The income level serves as a crucial criterion for identifying disparities among social groups. To further delineate social groups within urban environments, we employed the 2020 housing price data sourced from Anjuke44, a prominent real estate service platform in China. This data enables the computation of the average housing price in residential polygons, thereby serving as an indicator of both economic vitality and the purchasing power of residents. The advantage of utilizing residential housing prices lies in their ability to be easily aggregated into any granular regions based on geographical locations.

In addition, abundant POIs are integrated, where POI kernel density estimation (KDE) refers to the spatial distribution of POIs within a city or region. This metric can assess various factors such as the quality of life, commercial activities, and the vibrancy of the area. The POI data utilized in our study is derived from Baidu Maps45. Given that weather factors such as temperature, rainfall well impact individuals’ travel decisions, we leverage publicly available daily weather data sourced from Open-Meteo46.

Furthermore, census data represents the most reliable and foundational source for understanding population distribution, conducted every ten years and made publicly available with geographic precision down to the town level in China. We utilized the 2020 Seventh National Census data of China to validate the sampling of mobile phone users, and scale them to the level of the real population.

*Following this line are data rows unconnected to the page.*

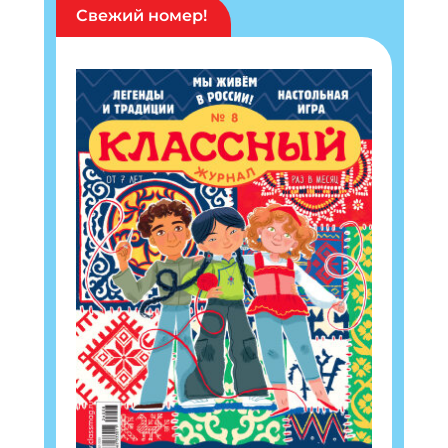
Свежий номер!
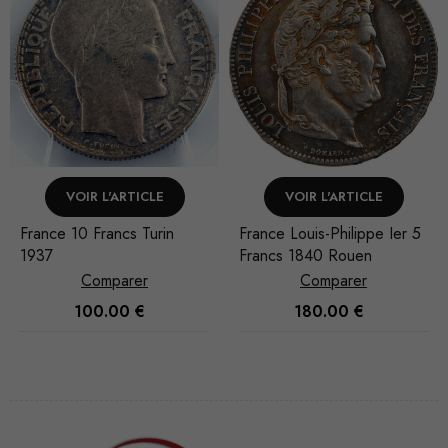
VOIR L'ARTICLE
VOIR L'ARTICLE
France Louis-Philippe Ier 5
France Napoléon III 10
Francs 1840 Rouen
Francs Platine 1867
Strasbourg
Comparer
Comparer
180.00
€
250.00
€
Nécessaire
Ces cookies
ne sont pas
facultatifs. Ils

The Shanghai Big Data Center provided hourly visit flow data of four parks in the first half of 2024, serving as direct validation for park visitation identification, assuming, of course, that the four parks did also exist in 2014.

Extract stays and location types

Mobile phone data contains a wealth of temporally-stamped human behavioral dynamics, reflecting users’ continuous trajectories as they travel between multiple locations over time. Therefore, we employ the steps outlined below to extract stays and location types47. The first step involves distinguishing between stays and pass-bys within continuous trajectories in both temporal and spatial dimensions, where pass-bys serve as transitions between stays. Stays, which are of primary interest, represent various user activities, including residence, work, shopping, and park visitations. In this study, we employ thresholds of 10 minutes (temporal) and 300 meters (spatial) to define stays: continuous records exceeding 10 minutes within a 300-meter spatial range will be identified as a stay point (Fig. 1). These thresholds are informed by the urban mobility model TimeGeo47, which processes mobile phone data that aligns closely with the mobile data employed in our research and has been widely applied in studies, including those focused on deploying public charging stations48, delineating urban dynamics42, exploring park exposure32, analyzing exposure to different street context types49, and planning for sustainable buildings50, etc. The spatial threshold of 300 meters is based on the resolution of mobile signal data, with an accuracy ranging from 200 to 300 meters. And the 10-minute duration threshold is chosen to distinguish between short stops, such as transient pass-by behaviors in transit. We also conducted an empirical comparison of alternative threshold values using a subsample of one million users, as shown in Fig. 2a,b. The most significant variation in stay identification was observed between the 5-minute and 10-minute thresholds, with the curves showing the greatest divergence (Fig. 2a). And the 5-minute threshold curve was more sensitive to changes in the spatial threshold. These support concerns that shorter time thresholds may capture transient behaviors rather than true stays. In contrast, the identification of stays was less sensitive to variations in spatial thresholds, as evidenced in Fig. 2b. However, the greatest sensitivity to spatial threshold changes was observed between 300 m and 350 m. These findings collectively reinforce the robustness of the selected thresholds for stay detection in our study.

Fig. 2
figure 2

Analysis of the process for identifying effective park visitation: (a) and (b) show sensitivity analyses of the spatial and temporal thresholds for defining stays. (c) Analysis of activities lasting longer than 12 hours. (d) Analysis of overnight activities. (e) Spatial representation of the relative change in visitors across different regions after highlighting stable visitation. (f) Diverse stable visitation patterns across various parks located in different regions.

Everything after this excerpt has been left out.